Among the NbS analysed, those conducted at a national scale, such as reforestation and the strengthening of water basins, have demonstrated significant potential to create temporary green jobs for local and vulnerable populations. For instance, the Sierra Azul program focused on water conservation and harvest, generated 290,400 workdays between 2017 and 2021, benefiting thousands of families in high Andean communities. Additionally, other types of NbS also created community volunteer work, based on local traditional knowledge and practices such as Ayni and Minka. While volunteers contribute without financial compensation, these instances highlight the presence of green job structures that could be scaled up if appropriate financial mechanisms were established to reward them.

The water conservation and harvest initiative implemented in micro-basins in the Cusco region increased water availability during dry seasons, facilitating the maintenance and recovery of natural grasslands, while also improving livelihoods related to livestock farming. Furthermore, agroforestry practices in the National Protected Area Cordillera Azul resulted in just about a 600% increase in cocoa production per year from 2018 to 2021, directly impacting income generation for local families. Moreover, NbS can bolster economic resilience. During the pandemic, families in Amazonian communities collaborated to establish cooperatives as part of the Ecosystem-based Adaptation (EbA) project. This joint effort has led to the creation of several ventures, including dried cocoa production, shiringa latex cultivation, and pisciculture. The success of this initiative can be attributed to the implementation of an ecosystem-based framework and communal principles.


Water and Food Security:

Water scarcity is a pressing concern in Peru, exacerbated by climate change-induced glacier retreat, shifting precipitation patterns, and extreme weather events. Strengthening water security in terms of quantity and quality enhances the resilience of local populations. The study found how local NbS projects using an Ecosystem-based Adaptation approach made a significant impact on improving water security. By recovering and adapting ancestral water management technologies and native grassland management, these initiatives have bolstered water availability and quality.
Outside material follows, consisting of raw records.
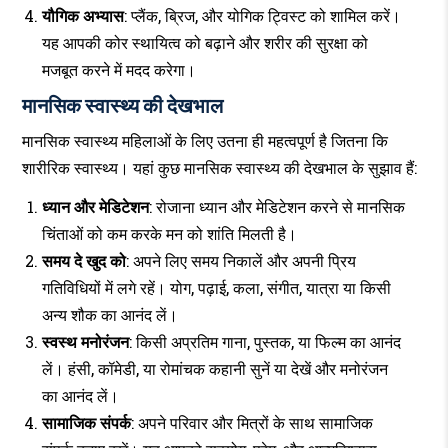
यौगिक अभ्यास
: प्लैंक, ब्रिज, और योगिक ट्विस्ट को शामिल करें।
यह आपकी कोर स्थायित्व को बढ़ाने और शरीर की सुरक्षा को
मजबूत करने में मदद करेगा।
मानसिक स्वास्थ्य की देखभाल
मानसिक स्वास्थ्य महिलाओं के लिए उतना ही महत्वपूर्ण है जितना कि
शारीरिक स्वास्थ्य। यहां कुछ मानसिक स्वास्थ्य की देखभाल के सुझाव हैं:
ध्यान और मेडिटेशन
: रोजाना ध्यान और मेडिटेशन करने से मानसिक
चिंताओं को कम करके मन को शांति मिलती है।
समय दे खुद को
: अपने लिए समय निकालें और अपनी प्रिय
गतिविधियों में लगे रहें। योग, पढ़ाई, कला, संगीत, यात्रा या किसी
अन्य शौक का आनंद लें।
स्वस्थ मनोरंजन
: किसी अप्रतिम गाना, पुस्तक, या फिल्म का आनंद
लें। हंसी, कॉमेडी, या रोमांचक कहानी सुनें या देखें और मनोरंजन
का आनंद लें।
सामाजिक संपर्क
: अपने परिवार और मित्रों के साथ सामाजिक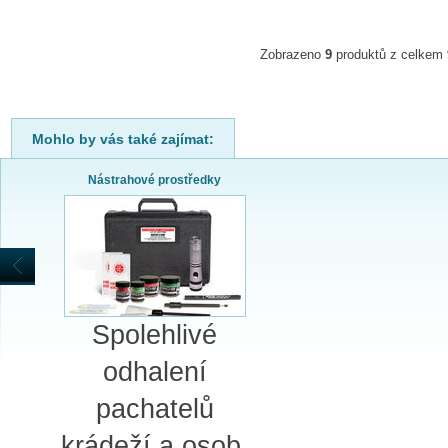
Zobrazeno
9
produktů z celkem
Mohlo by vás také zajímat:
Nástrahové prostředky
Spolehlivé
odhalení
pachatelů
krádeží a osob,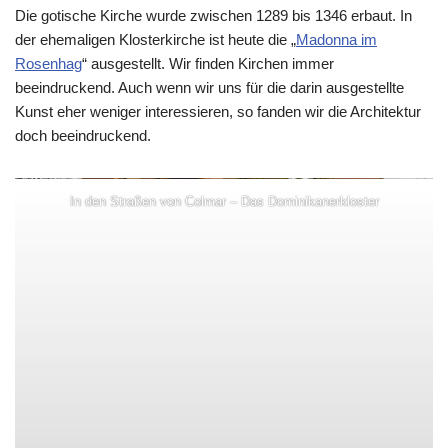
Die gotische Kirche wurde zwischen 1289 bis 1346 erbaut. In
der ehemaligen Klosterkirche ist heute die „
Madonna im
Rosenhag
“ ausgestellt. Wir finden Kirchen immer
beeindruckend. Auch wenn wir uns für die darin ausgestellte
Kunst eher weniger interessieren, so fanden wir die Architektur
doch beeindruckend.
In den Straßen von Colmar – Das Dominikanerkloster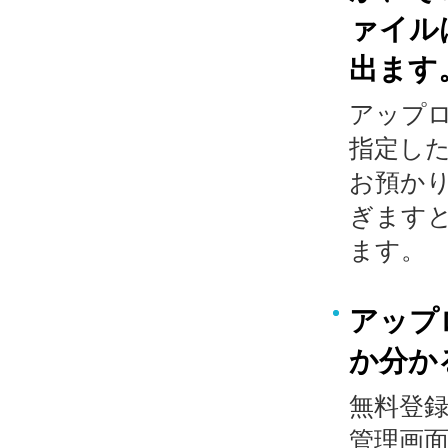
ァイル
出ます
アップ
指定した
お預か
ぎます
ます。
アップ
か分か
無料登
管理画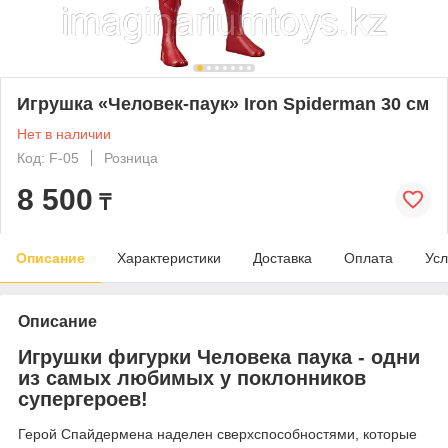
Игрушка «Человек-паук» Iron Spiderman 30 см
Нет в наличии
Код: F-05
Розница
8 500
₸
Описание
Характеристики
Доставка
Оплата
Усл
Описание
Игрушки фигурки Человека паука - одни
из самых любимых у поклонников
супергероев!
Герой Спайдермена наделен сверхспособностями, которые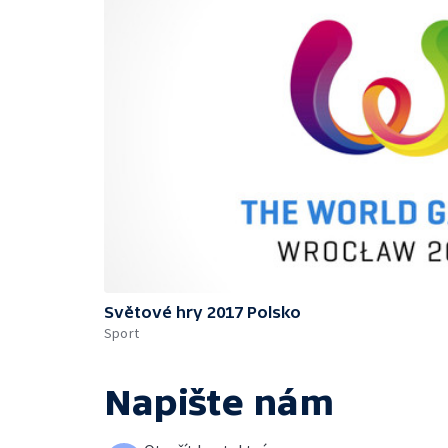
Světové hry 2017 Polsko
Sport
Napište nám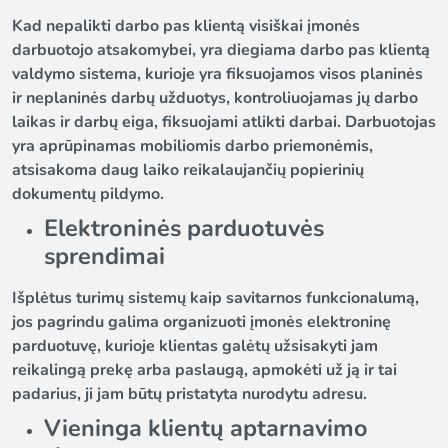
Kad nepalikti darbo pas klientą visiškai įmonės
darbuotojo atsakomybei, yra diegiama darbo pas klientą
valdymo sistema, kurioje yra fiksuojamos visos planinės
ir neplaninės darbų užduotys, kontroliuojamas jų darbo
laikas ir darbų eiga, fiksuojami atlikti darbai. Darbuotojas
yra aprūpinamas mobiliomis darbo priemonėmis,
atsisakoma daug laiko reikalaujančių popierinių
dokumentų pildymo.
Elektroninės parduotuvės
sprendimai
Išplėtus turimų sistemų kaip savitarnos funkcionalumą,
jos pagrindu galima organizuoti įmonės elektroninę
parduotuvę, kurioje klientas galėtų užsisakyti jam
reikalingą prekę arba paslaugą, apmokėti už ją ir tai
padarius, ji jam būtų pristatyta nurodytu adresu.
Vieninga klientų aptarnavimo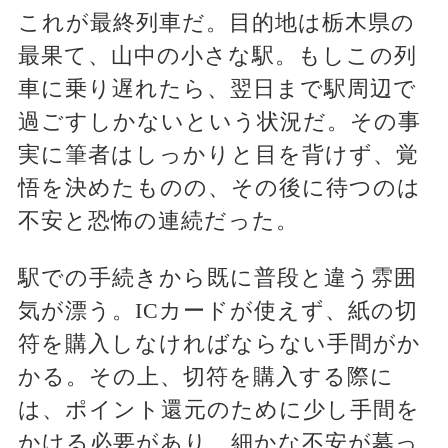
これが最終列車だ。目的地は栃木県の
最果て、山中の小さな駅。もしこの列
車に乗り遅れたら、翌日まで駅周辺で
過ごすしかないという状況だ。その事
実に筆者はしっかりと目を背けず、覚
悟を決めたものの、その後に待つのは
不安と恐怖の連続だった。
駅での手続きから既に普段と違う雰囲
気が漂う。ICカードが使えず、紙の切
符を購入しなければならない手間がか
かる。その上、切符を購入する際に
は、ポイント還元のために少し手間を
かける必要があり、細かな不安が募っ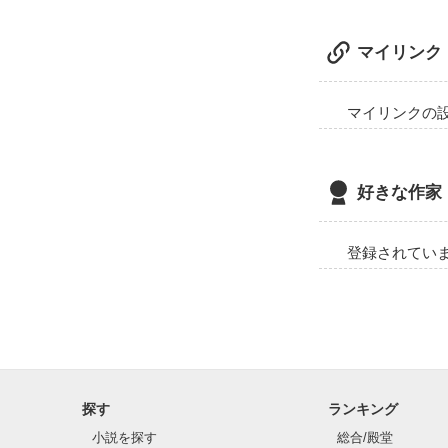
マイリンク
マイリンクの
好きな作家
登録されてい
探す
ランキング
小説を探す
総合/殿堂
Similarly, the Yanayacu indigenous community’s sustainable management of local fish resources highlights the vital role of NbS in enhancing food security. The conservation and sustainable use of fish resources by the fishermen’s cooperatives increased both short-migration and medium-migration fish species. This resulted in an increase in the availability and access to protein in the community.
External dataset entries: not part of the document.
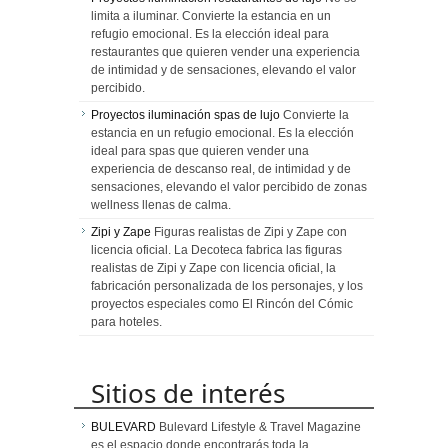
limita a iluminar. Convierte la estancia en un
refugio emocional. Es la elección ideal para
restaurantes que quieren vender una experiencia
de intimidad y de sensaciones, elevando el valor
percibido.
Proyectos iluminación spas de lujo
Convierte la
estancia en un refugio emocional. Es la elección
ideal para spas que quieren vender una
experiencia de descanso real, de intimidad y de
sensaciones, elevando el valor percibido de zonas
wellness llenas de calma.
Zipi y Zape
Figuras realistas de Zipi y Zape con
licencia oficial. La Decoteca fabrica las figuras
realistas de Zipi y Zape con licencia oficial, la
fabricación personalizada de los personajes, y los
proyectos especiales como El Rincón del Cómic
para hoteles.
Sitios de interés
BULEVARD
Bulevard Lifestyle & Travel Magazine
es el espacio donde encontrarás toda la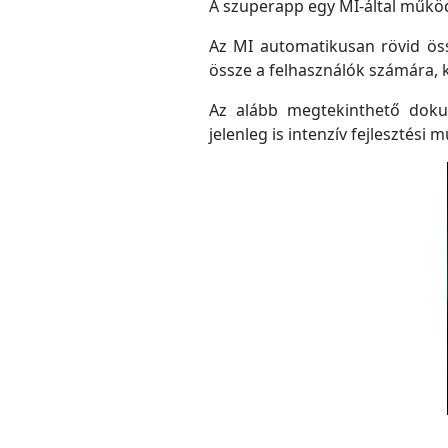
A szuperapp egy MI-által működő
Az MI automatikusan rövid össz
össze a felhasználók számára, 
Az alább megtekinthető doku
jelenleg is intenzív fejlesztési m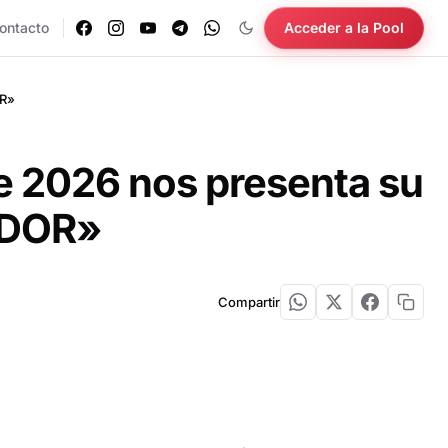
ontacto
Acceder a la Pool
OR»
te 2026 nos presenta su
ADOR»
Compartir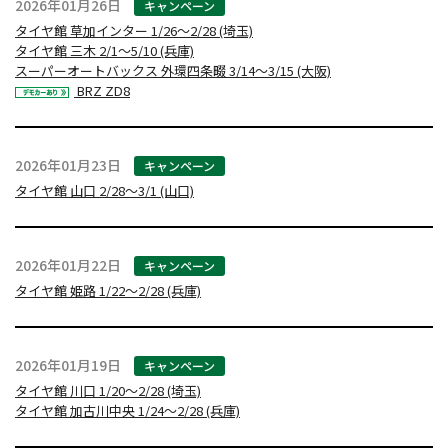
2026年01月26日
キャンペーン
タイヤ館 草加インター 1/26～2/28 (埼玉)
タイヤ館 三木 2/1～5/10 (兵庫)
スーパーオートバックス 外環四条畷 3/14～3/15 (大阪)
BRZ ZD8
2026年01月23日
キャンペーン
タイヤ館 山口 2/28～3/1 (山口)
2026年01月22日
キャンペーン
タイヤ館 姫路 1/22～2/28 (兵庫)
2026年01月19日
キャンペーン
タイヤ館 川口 1/20～2/28 (埼玉)
タイヤ館 加古川中央 1/24～2/28 (兵庫)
Climate Change Adaptation & Mitigation:

The NbS with a focus on revitalizing ancestral water management technologies has not only enhanced water security but also bolstered the resilience of local populations to climate change impacts. The restoration of age-old dams and channels has significantly improved the availability, efficiency, and equitable distribution of water resources, catering to both household and agricultural needs. Additionally, in the realm of climate change mitigation, Peru has spearheaded initiatives like REDD+ with three out of the nation’s ten REDD+ projects situated within four National Protected Areas (ANP) encompassing over 2 million hectares of Amazonian Forest. These projects have effectively curbed deforestation, preventing the loss of approximately 97,000 hectares between 2008 and 2020, according to carbon certification standards.


The publication of this report marks a significant step forward. It offers compelling evidence that investing in Nature-based Solutions offers a unique opportunity to boost economic recovery, while simultaneously protecting the environment and promoting social equity. This highlights the importance of shaping policies at every level, urging decision-makers, investors, and communities alike to recognize the potential of NbS and commit to its implementation.